[DATA UNDER STUDY]

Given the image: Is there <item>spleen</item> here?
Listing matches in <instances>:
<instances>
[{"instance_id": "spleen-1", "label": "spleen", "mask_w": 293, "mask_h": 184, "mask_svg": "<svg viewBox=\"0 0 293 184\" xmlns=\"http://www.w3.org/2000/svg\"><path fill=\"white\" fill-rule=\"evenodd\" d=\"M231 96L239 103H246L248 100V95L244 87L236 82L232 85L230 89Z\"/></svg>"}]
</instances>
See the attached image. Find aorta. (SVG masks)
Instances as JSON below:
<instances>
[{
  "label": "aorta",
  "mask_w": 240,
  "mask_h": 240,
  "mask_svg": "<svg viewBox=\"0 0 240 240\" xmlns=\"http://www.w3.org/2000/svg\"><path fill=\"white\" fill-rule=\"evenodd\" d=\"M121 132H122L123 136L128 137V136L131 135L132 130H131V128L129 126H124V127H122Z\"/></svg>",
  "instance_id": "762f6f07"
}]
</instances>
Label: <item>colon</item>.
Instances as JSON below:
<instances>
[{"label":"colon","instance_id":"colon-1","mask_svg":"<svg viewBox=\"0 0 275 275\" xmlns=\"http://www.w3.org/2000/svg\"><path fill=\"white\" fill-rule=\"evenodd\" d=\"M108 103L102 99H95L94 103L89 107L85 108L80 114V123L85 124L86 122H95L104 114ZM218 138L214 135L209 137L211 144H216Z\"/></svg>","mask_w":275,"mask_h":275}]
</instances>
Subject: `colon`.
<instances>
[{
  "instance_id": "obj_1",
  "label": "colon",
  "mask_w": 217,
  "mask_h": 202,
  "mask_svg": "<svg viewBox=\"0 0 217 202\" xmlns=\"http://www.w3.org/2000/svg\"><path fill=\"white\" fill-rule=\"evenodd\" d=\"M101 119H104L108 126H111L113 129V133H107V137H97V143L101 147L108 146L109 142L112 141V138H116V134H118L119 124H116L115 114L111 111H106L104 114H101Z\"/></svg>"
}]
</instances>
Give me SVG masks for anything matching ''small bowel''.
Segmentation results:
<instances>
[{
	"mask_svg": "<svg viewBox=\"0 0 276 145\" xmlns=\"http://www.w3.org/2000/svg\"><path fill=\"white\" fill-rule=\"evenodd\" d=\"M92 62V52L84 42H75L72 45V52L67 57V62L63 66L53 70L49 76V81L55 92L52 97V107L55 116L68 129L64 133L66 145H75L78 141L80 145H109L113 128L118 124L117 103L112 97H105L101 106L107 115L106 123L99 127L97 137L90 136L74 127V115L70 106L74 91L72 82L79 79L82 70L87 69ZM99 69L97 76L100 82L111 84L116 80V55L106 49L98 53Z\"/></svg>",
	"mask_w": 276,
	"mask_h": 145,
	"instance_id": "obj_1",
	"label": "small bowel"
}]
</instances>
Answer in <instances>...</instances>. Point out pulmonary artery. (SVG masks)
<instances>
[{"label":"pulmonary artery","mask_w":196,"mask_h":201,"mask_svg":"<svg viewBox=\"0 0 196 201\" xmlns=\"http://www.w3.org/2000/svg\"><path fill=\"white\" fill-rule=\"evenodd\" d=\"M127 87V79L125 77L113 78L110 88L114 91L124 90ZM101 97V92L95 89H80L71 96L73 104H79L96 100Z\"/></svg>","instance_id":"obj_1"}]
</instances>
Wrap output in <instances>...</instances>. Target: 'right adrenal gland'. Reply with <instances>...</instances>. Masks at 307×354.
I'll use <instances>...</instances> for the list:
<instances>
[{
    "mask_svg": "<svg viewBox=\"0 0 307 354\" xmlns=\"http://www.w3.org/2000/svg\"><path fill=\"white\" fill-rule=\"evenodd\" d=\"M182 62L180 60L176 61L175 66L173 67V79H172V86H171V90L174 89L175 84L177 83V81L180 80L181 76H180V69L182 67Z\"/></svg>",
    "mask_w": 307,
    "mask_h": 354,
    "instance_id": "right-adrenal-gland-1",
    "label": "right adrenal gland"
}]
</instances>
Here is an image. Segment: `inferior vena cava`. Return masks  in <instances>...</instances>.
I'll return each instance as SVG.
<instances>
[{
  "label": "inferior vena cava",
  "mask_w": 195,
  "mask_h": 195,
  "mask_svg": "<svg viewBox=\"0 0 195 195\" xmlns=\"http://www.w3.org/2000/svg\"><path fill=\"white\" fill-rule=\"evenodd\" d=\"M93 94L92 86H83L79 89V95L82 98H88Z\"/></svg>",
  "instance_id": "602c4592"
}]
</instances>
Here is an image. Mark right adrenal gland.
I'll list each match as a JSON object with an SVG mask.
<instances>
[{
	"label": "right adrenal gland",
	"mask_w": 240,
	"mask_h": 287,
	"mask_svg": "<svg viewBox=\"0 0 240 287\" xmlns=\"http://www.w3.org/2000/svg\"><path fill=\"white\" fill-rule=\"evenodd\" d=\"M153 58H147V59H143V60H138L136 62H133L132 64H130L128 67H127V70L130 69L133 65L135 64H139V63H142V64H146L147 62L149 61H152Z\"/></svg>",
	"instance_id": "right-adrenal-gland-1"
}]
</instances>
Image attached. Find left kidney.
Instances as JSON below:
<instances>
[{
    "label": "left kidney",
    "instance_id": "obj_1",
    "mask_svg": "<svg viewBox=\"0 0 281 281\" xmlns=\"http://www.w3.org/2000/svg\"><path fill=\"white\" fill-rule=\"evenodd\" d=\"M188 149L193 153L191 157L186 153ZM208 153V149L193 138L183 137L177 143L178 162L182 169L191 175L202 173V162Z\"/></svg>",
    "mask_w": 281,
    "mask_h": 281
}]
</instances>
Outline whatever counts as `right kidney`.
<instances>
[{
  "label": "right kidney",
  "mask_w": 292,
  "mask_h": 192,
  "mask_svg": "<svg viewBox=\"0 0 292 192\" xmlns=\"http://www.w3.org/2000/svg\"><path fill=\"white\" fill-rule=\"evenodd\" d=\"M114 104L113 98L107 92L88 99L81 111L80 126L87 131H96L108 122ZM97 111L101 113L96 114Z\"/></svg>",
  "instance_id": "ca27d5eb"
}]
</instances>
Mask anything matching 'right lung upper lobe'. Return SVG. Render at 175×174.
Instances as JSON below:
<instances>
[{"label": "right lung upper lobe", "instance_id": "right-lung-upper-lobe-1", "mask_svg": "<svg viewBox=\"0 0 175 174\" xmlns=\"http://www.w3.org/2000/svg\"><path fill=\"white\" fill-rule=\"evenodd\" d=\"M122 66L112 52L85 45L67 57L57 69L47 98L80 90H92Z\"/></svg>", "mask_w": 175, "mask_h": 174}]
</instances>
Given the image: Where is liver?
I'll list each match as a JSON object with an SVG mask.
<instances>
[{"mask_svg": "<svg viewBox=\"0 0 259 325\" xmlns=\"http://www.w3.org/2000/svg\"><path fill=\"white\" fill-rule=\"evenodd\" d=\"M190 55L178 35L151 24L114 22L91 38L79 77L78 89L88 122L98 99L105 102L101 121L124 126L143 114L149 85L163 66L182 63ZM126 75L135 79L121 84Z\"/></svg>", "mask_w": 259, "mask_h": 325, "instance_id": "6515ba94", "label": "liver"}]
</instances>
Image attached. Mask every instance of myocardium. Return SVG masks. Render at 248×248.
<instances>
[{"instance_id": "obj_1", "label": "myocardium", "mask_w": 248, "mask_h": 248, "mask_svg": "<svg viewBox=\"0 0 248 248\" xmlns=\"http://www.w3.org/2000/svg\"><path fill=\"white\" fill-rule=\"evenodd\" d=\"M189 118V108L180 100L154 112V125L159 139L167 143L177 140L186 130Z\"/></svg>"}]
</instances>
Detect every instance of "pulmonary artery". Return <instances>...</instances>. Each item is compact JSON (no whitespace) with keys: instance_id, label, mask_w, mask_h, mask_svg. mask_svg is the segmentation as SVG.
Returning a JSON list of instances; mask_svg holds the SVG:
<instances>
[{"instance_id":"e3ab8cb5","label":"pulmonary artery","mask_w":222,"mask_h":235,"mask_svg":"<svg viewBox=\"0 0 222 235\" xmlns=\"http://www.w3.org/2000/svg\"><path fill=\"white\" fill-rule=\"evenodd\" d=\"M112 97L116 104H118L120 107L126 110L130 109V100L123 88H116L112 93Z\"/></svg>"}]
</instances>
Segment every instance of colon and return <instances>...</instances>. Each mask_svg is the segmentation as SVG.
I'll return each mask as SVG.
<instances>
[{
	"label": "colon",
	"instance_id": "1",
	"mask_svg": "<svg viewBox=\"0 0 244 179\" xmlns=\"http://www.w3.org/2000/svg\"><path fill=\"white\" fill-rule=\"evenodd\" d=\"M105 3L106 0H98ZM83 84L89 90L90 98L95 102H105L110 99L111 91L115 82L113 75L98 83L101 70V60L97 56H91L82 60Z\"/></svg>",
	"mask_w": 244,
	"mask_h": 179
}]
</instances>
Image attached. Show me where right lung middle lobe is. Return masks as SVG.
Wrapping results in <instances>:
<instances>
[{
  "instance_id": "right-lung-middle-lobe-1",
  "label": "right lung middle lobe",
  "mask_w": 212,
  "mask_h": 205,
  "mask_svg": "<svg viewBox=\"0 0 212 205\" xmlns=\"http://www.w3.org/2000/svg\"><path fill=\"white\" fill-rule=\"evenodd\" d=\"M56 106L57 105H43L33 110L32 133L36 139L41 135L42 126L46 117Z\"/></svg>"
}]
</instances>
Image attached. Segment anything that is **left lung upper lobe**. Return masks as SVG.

[/DATA UNDER STUDY]
[DATA UNDER STUDY]

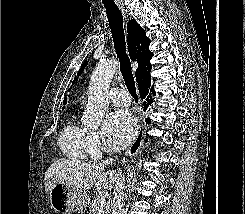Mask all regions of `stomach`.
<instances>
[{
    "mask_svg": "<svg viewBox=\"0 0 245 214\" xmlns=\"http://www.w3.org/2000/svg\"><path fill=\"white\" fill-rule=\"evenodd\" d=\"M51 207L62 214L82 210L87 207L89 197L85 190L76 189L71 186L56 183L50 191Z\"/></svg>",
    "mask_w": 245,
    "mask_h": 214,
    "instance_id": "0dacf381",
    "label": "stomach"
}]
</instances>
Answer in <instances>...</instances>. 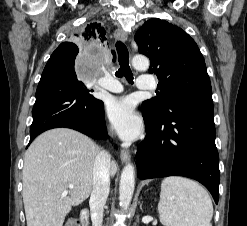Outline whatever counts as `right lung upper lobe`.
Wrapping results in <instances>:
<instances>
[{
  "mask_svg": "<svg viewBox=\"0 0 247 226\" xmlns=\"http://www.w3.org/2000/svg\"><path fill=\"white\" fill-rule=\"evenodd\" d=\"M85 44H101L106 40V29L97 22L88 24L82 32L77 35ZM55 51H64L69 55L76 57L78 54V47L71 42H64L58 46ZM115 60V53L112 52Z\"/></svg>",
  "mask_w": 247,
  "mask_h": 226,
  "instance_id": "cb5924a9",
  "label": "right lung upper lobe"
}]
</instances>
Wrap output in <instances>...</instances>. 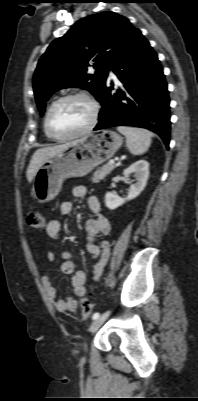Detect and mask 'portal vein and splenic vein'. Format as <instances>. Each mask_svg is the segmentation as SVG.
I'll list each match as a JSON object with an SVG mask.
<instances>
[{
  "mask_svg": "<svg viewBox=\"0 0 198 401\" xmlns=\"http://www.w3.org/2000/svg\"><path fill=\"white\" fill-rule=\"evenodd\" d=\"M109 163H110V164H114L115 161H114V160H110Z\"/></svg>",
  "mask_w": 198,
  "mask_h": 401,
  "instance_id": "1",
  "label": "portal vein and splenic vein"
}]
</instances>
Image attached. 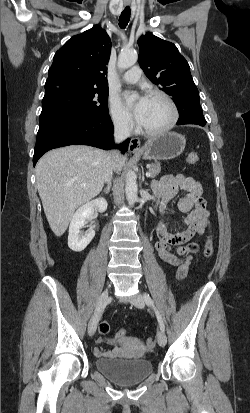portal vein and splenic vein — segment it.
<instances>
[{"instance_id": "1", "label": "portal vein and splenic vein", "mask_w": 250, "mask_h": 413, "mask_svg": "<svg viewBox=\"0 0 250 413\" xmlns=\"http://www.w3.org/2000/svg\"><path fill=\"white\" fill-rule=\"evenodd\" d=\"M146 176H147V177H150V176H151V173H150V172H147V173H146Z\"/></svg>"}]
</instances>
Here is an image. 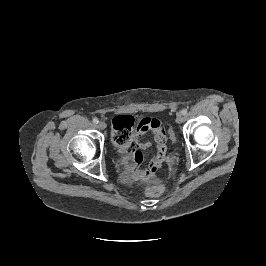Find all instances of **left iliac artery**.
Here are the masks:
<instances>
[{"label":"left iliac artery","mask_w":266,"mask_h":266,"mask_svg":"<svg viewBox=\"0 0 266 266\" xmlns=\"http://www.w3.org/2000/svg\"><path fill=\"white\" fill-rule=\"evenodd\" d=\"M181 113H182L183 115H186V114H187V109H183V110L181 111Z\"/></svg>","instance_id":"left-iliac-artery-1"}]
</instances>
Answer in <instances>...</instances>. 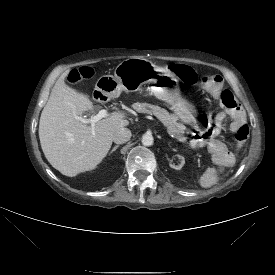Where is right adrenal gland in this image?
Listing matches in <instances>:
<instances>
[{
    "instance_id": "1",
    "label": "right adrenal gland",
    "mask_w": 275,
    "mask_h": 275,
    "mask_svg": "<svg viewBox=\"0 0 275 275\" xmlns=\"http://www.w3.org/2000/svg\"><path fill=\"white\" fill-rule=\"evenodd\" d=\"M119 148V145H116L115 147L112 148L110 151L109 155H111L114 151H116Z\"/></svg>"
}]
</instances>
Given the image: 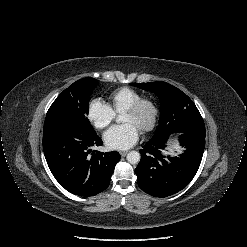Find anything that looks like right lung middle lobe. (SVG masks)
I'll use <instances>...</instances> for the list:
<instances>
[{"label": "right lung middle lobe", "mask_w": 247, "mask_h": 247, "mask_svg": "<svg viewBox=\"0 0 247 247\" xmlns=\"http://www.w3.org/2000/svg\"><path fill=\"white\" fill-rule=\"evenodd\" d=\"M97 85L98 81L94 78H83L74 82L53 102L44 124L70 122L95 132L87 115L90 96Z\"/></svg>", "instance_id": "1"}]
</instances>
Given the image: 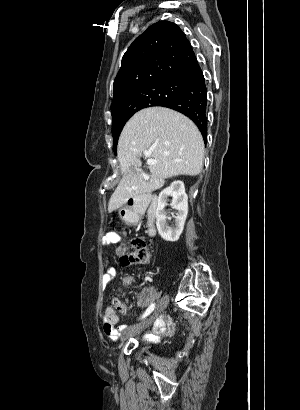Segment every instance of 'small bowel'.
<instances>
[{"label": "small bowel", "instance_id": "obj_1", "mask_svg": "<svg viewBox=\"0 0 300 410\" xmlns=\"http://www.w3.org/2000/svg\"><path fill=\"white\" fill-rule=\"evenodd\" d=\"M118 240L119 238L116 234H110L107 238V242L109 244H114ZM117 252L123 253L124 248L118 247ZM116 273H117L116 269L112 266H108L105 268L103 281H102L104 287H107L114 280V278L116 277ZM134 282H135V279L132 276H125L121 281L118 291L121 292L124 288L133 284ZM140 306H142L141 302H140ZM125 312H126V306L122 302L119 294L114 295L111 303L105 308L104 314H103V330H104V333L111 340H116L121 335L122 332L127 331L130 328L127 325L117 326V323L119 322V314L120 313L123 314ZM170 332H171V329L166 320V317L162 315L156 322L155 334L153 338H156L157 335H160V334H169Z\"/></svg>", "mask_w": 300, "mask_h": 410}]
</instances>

[/DATA UNDER STUDY]

*TASK ITEM:*
Within the material above, output exactly the lines from the one with "Image attached. Mask" through the one with "Image attached. Segment", end lines included, and nothing besides.

*EXERCISE RESPONSE:*
Image attached. Mask every instance of myocardium. Return SVG masks. Render at 248×248.
<instances>
[{"instance_id": "obj_1", "label": "myocardium", "mask_w": 248, "mask_h": 248, "mask_svg": "<svg viewBox=\"0 0 248 248\" xmlns=\"http://www.w3.org/2000/svg\"><path fill=\"white\" fill-rule=\"evenodd\" d=\"M189 118V108L180 100L154 112V125L159 139L167 143L177 140L186 130Z\"/></svg>"}]
</instances>
Detect every instance of "pulmonary artery". Return <instances>...</instances>. Each item is compact JSON (no whitespace) with keys: instance_id, label, mask_w, mask_h, mask_svg. mask_svg is the segmentation as SVG.
Returning a JSON list of instances; mask_svg holds the SVG:
<instances>
[{"instance_id":"e3ab8cb5","label":"pulmonary artery","mask_w":222,"mask_h":235,"mask_svg":"<svg viewBox=\"0 0 222 235\" xmlns=\"http://www.w3.org/2000/svg\"><path fill=\"white\" fill-rule=\"evenodd\" d=\"M112 97L116 104H118L120 107L126 110L130 109V100L123 88H116L112 93Z\"/></svg>"}]
</instances>
Segment every instance of colon and return <instances>...</instances>. Each mask_svg is the segmentation as SVG.
I'll return each mask as SVG.
<instances>
[{
	"label": "colon",
	"instance_id": "1",
	"mask_svg": "<svg viewBox=\"0 0 244 179\" xmlns=\"http://www.w3.org/2000/svg\"><path fill=\"white\" fill-rule=\"evenodd\" d=\"M105 3L106 0H98ZM83 84L89 90L90 98L95 102H105L110 99L111 91L115 82L113 75L98 83L101 70V60L97 56H91L82 60Z\"/></svg>",
	"mask_w": 244,
	"mask_h": 179
}]
</instances>
Image attached. Show me where right lung middle lobe is. Return masks as SVG.
Wrapping results in <instances>:
<instances>
[{
  "instance_id": "right-lung-middle-lobe-1",
  "label": "right lung middle lobe",
  "mask_w": 212,
  "mask_h": 205,
  "mask_svg": "<svg viewBox=\"0 0 212 205\" xmlns=\"http://www.w3.org/2000/svg\"><path fill=\"white\" fill-rule=\"evenodd\" d=\"M56 106L57 105H43L33 110L32 133L36 139L41 135L42 126L46 117Z\"/></svg>"
}]
</instances>
Image attached. Segment anything that is **left lung upper lobe**. Return masks as SVG.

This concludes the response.